もう一方の展開方式が「リンククローン」方式です。リンククローンでは、マスターとなる仮想マシンイメージがまず有り、数百台、数千台と言う各仮想デスクトップは差分のファイル(仮想ディスク)によって管理されます。セキュリティ要件、アプリケーションの更新のためにマスター仮想マシンを更新したものを再構成処理(リコンポーズ)によって比較的簡単に各デスクトップに反映させることが可能です。保持されるべきデータは、ユーザプロファイルをファイルサーバーに格納したり、通常ディスク(パーシステントディスク)を作成したりします。

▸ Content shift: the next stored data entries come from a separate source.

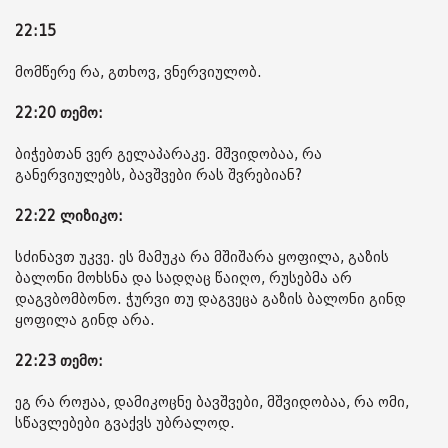
22:15
მომწერე რა, გთხოვ, ვნერვიულობ.
22:20 თემო:
ბიჭებთან ვერ გელაპარაკე. მშვიდობაა, რა
განერვიულებს, ბავშვები რას შვრებიან?
22:22 ლიზიკო:
სძინავთ უკვე. ეს მამუკა რა მშიშარა ყოფილა, გაზის
ბალონი მოხსნა და სადღაც წაიღო, რუსებმა არ
დაგვბომბონო. ჭურვი თუ დაგვეცა გაზის ბალონი გინდ
ყოფილა გინდ არა.
22:23 თემო:
ეგ რა როჟაა, დამიკოცნე ბავშვები, მშვიდობაა, რა ომი,
სწავლებები გვაქვს უბრალოდ.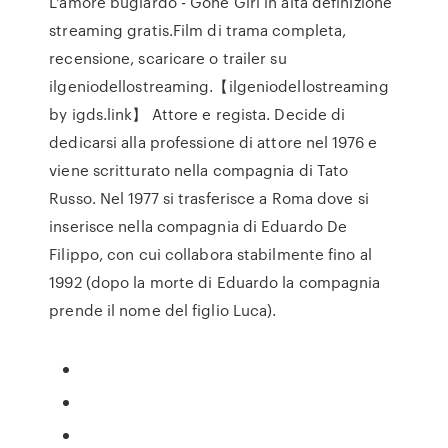
L'amore bugiardo - Gone Girl in alta definizione
streaming gratis.Film di trama completa,
recensione, scaricare o trailer su
ilgeniodellostreaming.【ilgeniodellostreaming
by igds.link】 Attore e regista. Decide di
dedicarsi alla professione di attore nel 1976 e
viene scritturato nella compagnia di Tato
Russo. Nel 1977 si trasferisce a Roma dove si
inserisce nella compagnia di Eduardo De
Filippo, con cui collabora stabilmente fino al
1992 (dopo la morte di Eduardo la compagnia
prende il nome del figlio Luca).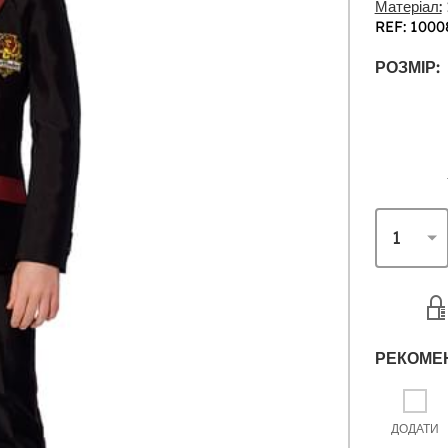
Матеріал:
REF: 1000
РОЗМІР:
РЕКОМЕ
ДОДАТИ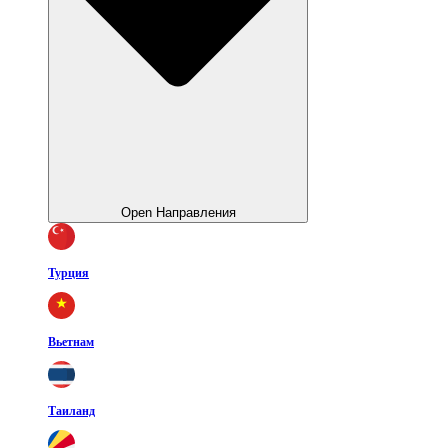
Open Направления
Турция
Вьетнам
Таиланд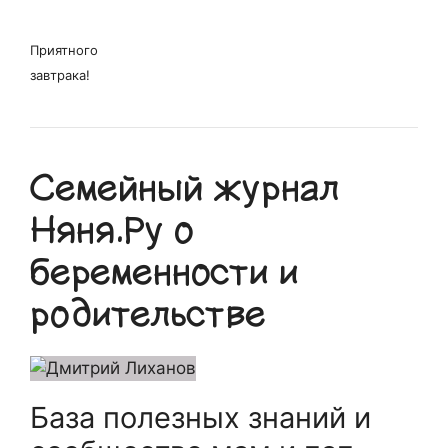
Приятного
завтрака!
Семейный журнал
Няня.Ру о
беременности и
родительстве
База полезных знаний и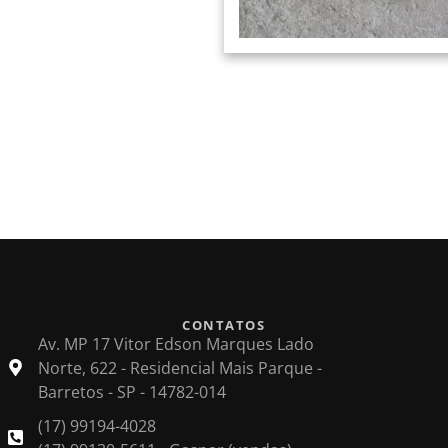
CONTATOS
Av. MP 17 Vitor Edson Marques Lado
Norte, 622 - Residencial Mais Parque -
Barretos - SP - 14782-014
(17) 99194-4028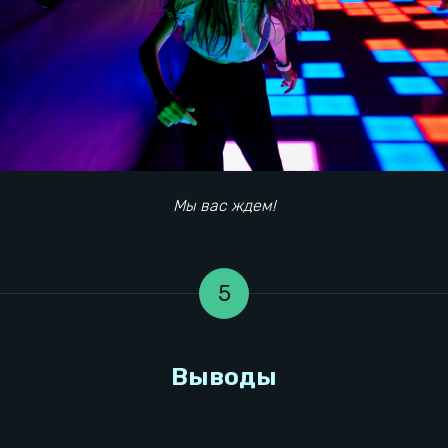
Как добраться
Есть вопрос? Напиши нам:
Мы вас ждем!
5
Мероприятия
Информация
Наши игры
Детский день рождения
Тарифы
Корпоратив
Сертификаты
Взрослый день рождения
Правила игры
Выпускной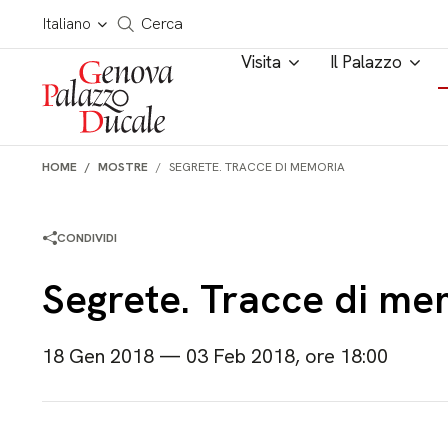
Salta al contenuto
Cerca in tutto il sito
Italiano
Cerca
Visita
Il Palazzo
HOME
MOSTRE
SEGRETE. TRACCE DI MEMORIA
CONDIVIDI
Segrete. Tracce di me
18 Gen 2018 — 03 Feb 2018, ore 18:00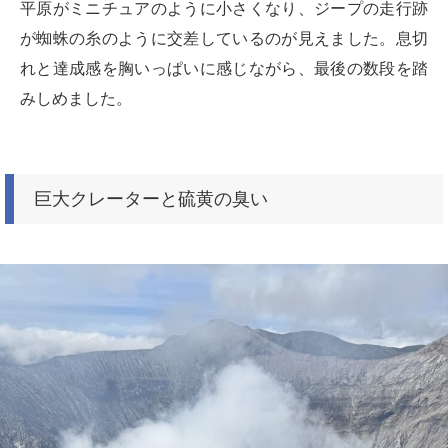
平原がミニチュアのように小さくなり、ジープの走行跡
が蜘蛛の糸のように交差しているのが見えました。息切
れと達成感を胸いっぱいに感じながら、最後の数段を踏
みしめました。
巨大クレーターと硫黄の臭い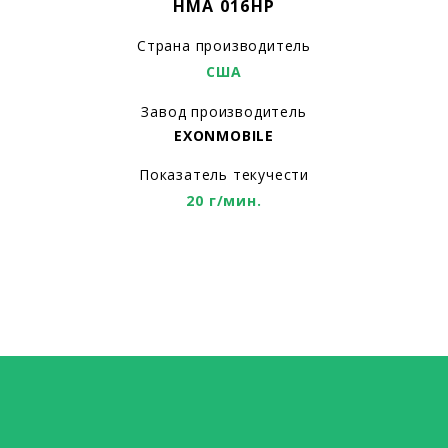
HMA 016HP
Страна производитель
США
Завод производитель
EXONMOBILE
Показатель текучести
20 г/мин.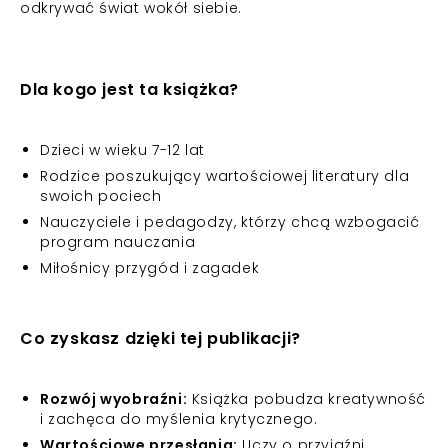
odkrywać świat wokół siebie.
Dla kogo jest ta książka?
Dzieci w wieku 7-12 lat
Rodzice poszukujący wartościowej literatury dla
swoich pociech
Nauczyciele i pedagodzy, którzy chcą wzbogacić
program nauczania
Miłośnicy przygód i zagadek
Co zyskasz dzięki tej publikacji?
Rozwój wyobraźni:
Książka pobudza kreatywność
i zachęca do myślenia krytycznego.
Wartościowe przesłania:
Uczy o przyjaźni,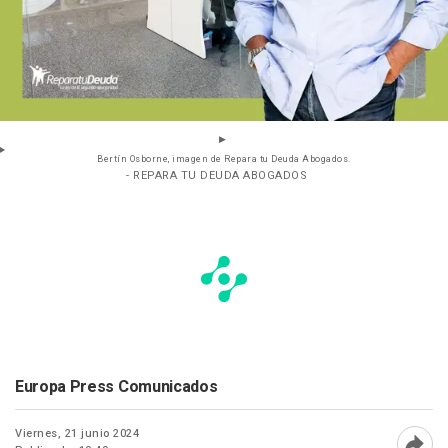
Bertín Osborne, imagen de Repara tu Deuda Abogados.
- REPARA TU DEUDA ABOGADOS
Europa Press Comunicados
Viernes, 21 junio 2024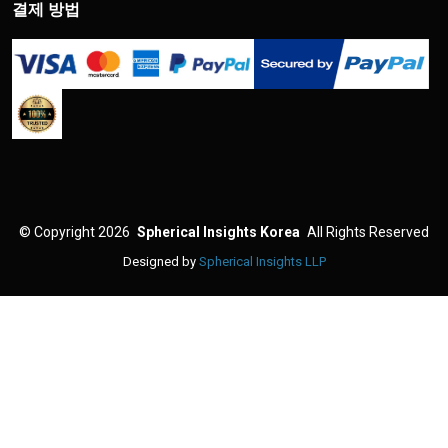
결제 방법
©
Copyright 2026
Spherical Insights Korea
All Rights Reserved
Designed by
Spherical Insights LLP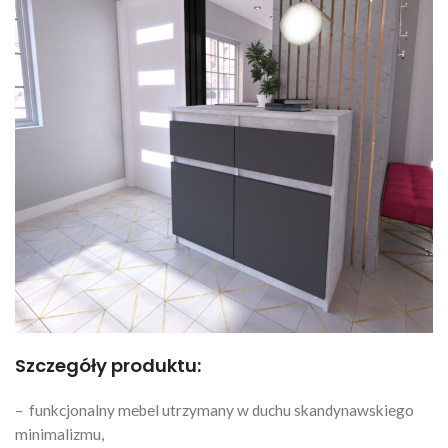
Szczegóły produktu:
– funkcjonalny mebel utrzymany w duchu skandynawskiego
minimalizmu,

その際にチェックすべきポイントは、再構成処理にかかる時間と再構成処理がされていない通常稼働の仮想デスクトップに与える影響です。
リンククローン方式では、OSのセキュリティパッチ、Officeソフトウェアの更新、アプリケーションの更新を反映させるために、まず、マスターの仮想マシンに更新を適用し、その後、数百台や数千台などリンククローン方式の各仮想マシンを再構築します。従来、この再構成処理はシステム全体およびストレージには大きなシーケンシャルIOの負荷が掛かり、時間がかかるため、週に一度、月に一度などのタイミングで、金曜の業務時間後から開始し、翌週月曜日の業務開始までに終了する必要があり、便利なはずのリンククローンの再構成が管理者にとって課題となることがありました。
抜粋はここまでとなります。